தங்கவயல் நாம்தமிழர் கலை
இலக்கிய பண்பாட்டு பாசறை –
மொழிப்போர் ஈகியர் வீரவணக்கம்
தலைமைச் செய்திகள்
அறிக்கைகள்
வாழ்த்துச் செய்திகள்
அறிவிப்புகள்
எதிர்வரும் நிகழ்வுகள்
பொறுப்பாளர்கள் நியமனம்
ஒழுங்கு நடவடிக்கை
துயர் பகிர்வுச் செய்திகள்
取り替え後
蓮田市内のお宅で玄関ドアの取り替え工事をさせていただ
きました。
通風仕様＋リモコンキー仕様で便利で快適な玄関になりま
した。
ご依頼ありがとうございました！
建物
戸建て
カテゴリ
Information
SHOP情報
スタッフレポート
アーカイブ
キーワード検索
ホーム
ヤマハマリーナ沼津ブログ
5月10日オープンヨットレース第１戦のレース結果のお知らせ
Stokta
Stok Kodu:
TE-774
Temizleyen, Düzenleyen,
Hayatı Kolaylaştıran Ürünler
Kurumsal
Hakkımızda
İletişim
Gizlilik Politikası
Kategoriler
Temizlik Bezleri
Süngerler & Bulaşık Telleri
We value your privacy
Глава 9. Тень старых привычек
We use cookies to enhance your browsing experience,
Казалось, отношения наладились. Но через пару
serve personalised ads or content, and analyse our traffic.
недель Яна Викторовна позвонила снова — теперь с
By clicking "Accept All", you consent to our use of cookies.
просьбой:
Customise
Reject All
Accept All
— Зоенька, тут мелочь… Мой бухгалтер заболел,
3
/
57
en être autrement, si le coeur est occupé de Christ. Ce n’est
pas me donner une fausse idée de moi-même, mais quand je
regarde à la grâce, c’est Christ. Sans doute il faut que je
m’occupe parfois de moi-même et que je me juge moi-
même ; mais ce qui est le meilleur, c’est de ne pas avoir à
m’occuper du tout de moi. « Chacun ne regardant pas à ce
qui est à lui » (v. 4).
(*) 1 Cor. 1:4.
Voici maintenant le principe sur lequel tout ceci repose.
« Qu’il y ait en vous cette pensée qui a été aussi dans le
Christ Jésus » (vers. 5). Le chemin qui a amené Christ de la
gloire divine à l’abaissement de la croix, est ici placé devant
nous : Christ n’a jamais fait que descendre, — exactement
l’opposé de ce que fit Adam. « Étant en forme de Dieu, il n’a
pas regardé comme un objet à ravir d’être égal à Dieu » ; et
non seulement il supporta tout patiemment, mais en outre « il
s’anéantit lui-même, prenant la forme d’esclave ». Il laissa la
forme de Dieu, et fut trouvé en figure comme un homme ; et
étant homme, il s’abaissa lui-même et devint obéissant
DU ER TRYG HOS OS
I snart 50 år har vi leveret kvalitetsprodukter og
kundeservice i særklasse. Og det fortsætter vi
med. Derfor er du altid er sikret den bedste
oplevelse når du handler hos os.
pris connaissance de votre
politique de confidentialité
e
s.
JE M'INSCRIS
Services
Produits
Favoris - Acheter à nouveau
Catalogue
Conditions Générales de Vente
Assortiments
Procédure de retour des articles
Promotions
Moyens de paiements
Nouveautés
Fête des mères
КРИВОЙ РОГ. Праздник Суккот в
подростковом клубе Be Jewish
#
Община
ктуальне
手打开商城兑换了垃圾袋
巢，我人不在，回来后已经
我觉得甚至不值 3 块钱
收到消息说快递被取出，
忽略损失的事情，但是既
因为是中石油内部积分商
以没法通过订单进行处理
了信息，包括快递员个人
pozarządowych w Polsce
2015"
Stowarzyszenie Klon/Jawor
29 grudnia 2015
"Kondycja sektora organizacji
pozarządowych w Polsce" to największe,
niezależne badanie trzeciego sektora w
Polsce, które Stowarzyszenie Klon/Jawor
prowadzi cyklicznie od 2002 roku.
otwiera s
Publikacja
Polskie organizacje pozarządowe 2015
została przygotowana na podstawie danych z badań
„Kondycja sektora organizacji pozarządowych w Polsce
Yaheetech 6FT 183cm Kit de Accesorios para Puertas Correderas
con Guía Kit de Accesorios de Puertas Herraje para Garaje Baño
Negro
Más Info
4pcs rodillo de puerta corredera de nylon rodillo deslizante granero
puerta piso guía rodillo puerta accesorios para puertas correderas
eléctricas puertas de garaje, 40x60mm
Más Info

=-=-=-=-=

Copy the records. Each line should match exactly.

#### [Response to the exercise]
தங்கவயல் நாம்தமிழர் கலை
இலக்கிய பண்பாட்டு பாசறை –
மொழிப்போர் ஈகியர் வீரவணக்கம்
தலைமைச் செய்திகள்
அறிக்கைகள்
வாழ்த்துச் செய்திகள்
அறிவிப்புகள்
எதிர்வரும் நிகழ்வுகள்
பொறுப்பாளர்கள் நியமனம்
ஒழுங்கு நடவடிக்கை
துயர் பகிர்வுச் செய்திகள்
取り替え後
蓮田市内のお宅で玄関ドアの取り替え工事をさせていただ
きました。
通風仕様＋リモコンキー仕様で便利で快適な玄関になりま
した。
ご依頼ありがとうございました！
建物
戸建て
カテゴリ
Information
SHOP情報
スタッフレポート
アーカイブ
キーワード検索
ホーム
ヤマハマリーナ沼津ブログ
5月10日オープンヨットレース第１戦のレース結果のお知らせ
Stokta
Stok Kodu:
TE-774
Temizleyen, Düzenleyen,
Hayatı Kolaylaştıran Ürünler
Kurumsal
Hakkımızda
İletişim
Gizlilik Politikası
Kategoriler
Temizlik Bezleri
Süngerler & Bulaşık Telleri
We value your privacy
Глава 9. Тень старых привычек
We use cookies to enhance your browsing experience,
Казалось, отношения наладились. Но через пару
serve personalised ads or content, and analyse our traffic.
недель Яна Викторовна позвонила снова — теперь с
By clicking "Accept All", you consent to our use of cookies.
просьбой:
Customise
Reject All
Accept All
— Зоенька, тут мелочь… Мой бухгалтер заболел,
3
/
57
en être autrement, si le coeur est occupé de Christ. Ce n’est
pas me donner une fausse idée de moi-même, mais quand je
regarde à la grâce, c’est Christ. Sans doute il faut que je
m’occupe parfois de moi-même et que je me juge moi-
même ; mais ce qui est le meilleur, c’est de ne pas avoir à
m’occuper du tout de moi. « Chacun ne regardant pas à ce
qui est à lui » (v. 4).
(*) 1 Cor. 1:4.
Voici maintenant le principe sur lequel tout ceci repose.
« Qu’il y ait en vous cette pensée qui a été aussi dans le
Christ Jésus » (vers. 5). Le chemin qui a amené Christ de la
gloire divine à l’abaissement de la croix, est ici placé devant
nous : Christ n’a jamais fait que descendre, — exactement
l’opposé de ce que fit Adam. « Étant en forme de Dieu, il n’a
pas regardé comme un objet à ravir d’être égal à Dieu » ; et
non seulement il supporta tout patiemment, mais en outre « il
s’anéantit lui-même, prenant la forme d’esclave ». Il laissa la
forme de Dieu, et fut trouvé en figure comme un homme ; et
étant homme, il s’abaissa lui-même et devint obéissant
DU ER TRYG HOS OS
I snart 50 år har vi leveret kvalitetsprodukter og
kundeservice i særklasse. Og det fortsætter vi
med. Derfor er du altid er sikret den bedste
oplevelse når du handler hos os.
pris connaissance de votre
politique de confidentialité
e
s.
JE M'INSCRIS
Services
Produits
Favoris - Acheter à nouveau
Catalogue
Conditions Générales de Vente
Assortiments
Procédure de retour des articles
Promotions
Moyens de paiements
Nouveautés
Fête des mères
КРИВОЙ РОГ. Праздник Суккот в
подростковом клубе Be Jewish
#
Община
ктуальне
手打开商城兑换了垃圾袋
巢，我人不在，回来后已经
我觉得甚至不值 3 块钱
收到消息说快递被取出，
忽略损失的事情，但是既
因为是中石油内部积分商
以没法通过订单进行处理
了信息，包括快递员个人
pozarządowych w Polsce
2015"
Stowarzyszenie Klon/Jawor
29 grudnia 2015
"Kondycja sektora organizacji
pozarządowych w Polsce" to największe,
niezależne badanie trzeciego sektora w
Polsce, które Stowarzyszenie Klon/Jawor
prowadzi cyklicznie od 2002 roku.
otwiera s
Publikacja
Polskie organizacje pozarządowe 2015
została przygotowana na podstawie danych z badań
„Kondycja sektora organizacji pozarządowych w Polsce
Yaheetech 6FT 183cm Kit de Accesorios para Puertas Correderas
con Guía Kit de Accesorios de Puertas Herraje para Garaje Baño
Negro
Más Info
4pcs rodillo de puerta corredera de nylon rodillo deslizante granero
puerta piso guía rodillo puerta accesorios para puertas correderas
eléctricas puertas de garaje, 40x60mm
Más Info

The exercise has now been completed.